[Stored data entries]
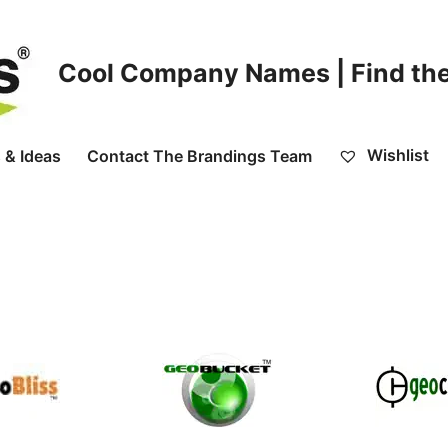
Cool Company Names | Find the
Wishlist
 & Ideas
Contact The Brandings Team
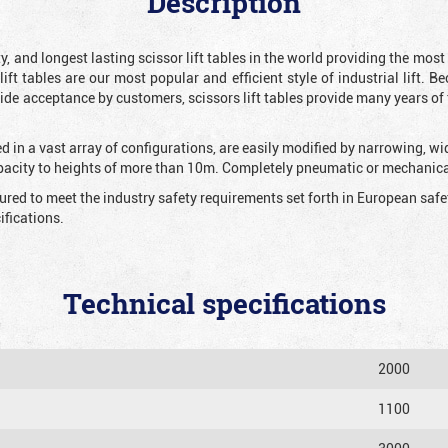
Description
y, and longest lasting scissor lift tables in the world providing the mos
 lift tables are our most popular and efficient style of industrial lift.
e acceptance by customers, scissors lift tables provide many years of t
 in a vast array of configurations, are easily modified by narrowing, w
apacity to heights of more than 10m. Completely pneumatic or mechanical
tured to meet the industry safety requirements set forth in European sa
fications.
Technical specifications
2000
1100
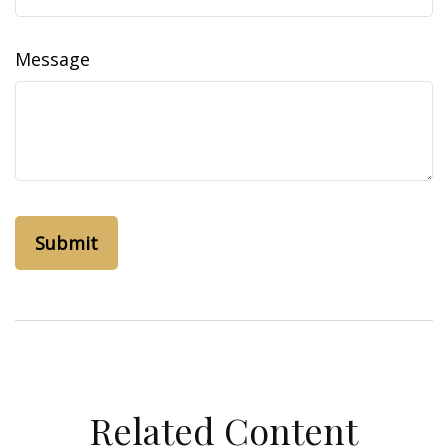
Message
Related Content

---

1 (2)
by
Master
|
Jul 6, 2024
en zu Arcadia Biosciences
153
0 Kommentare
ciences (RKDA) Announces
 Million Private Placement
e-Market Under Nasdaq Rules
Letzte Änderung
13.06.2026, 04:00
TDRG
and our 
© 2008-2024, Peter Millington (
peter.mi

--

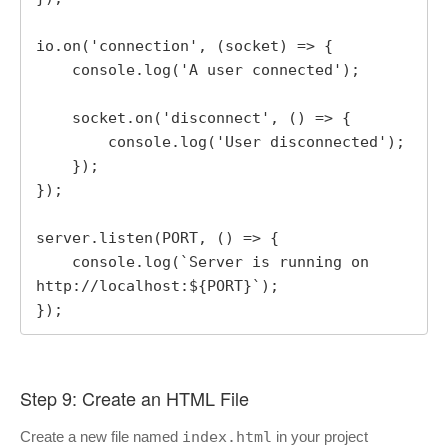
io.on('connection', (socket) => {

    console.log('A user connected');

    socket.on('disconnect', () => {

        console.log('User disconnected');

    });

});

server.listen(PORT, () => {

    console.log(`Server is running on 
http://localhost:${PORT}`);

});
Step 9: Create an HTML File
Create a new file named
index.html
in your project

* PROBLEM TO WORK ON *
List every line in the records above that contains the word "tables".

* RESULT FOR THIS TASK *
y, and longest lasting scissor lift tables in the world providing the mos
 lift tables are our most popular and efficient style of industrial lift.
e acceptance by customers, scissors lift tables provide many years of t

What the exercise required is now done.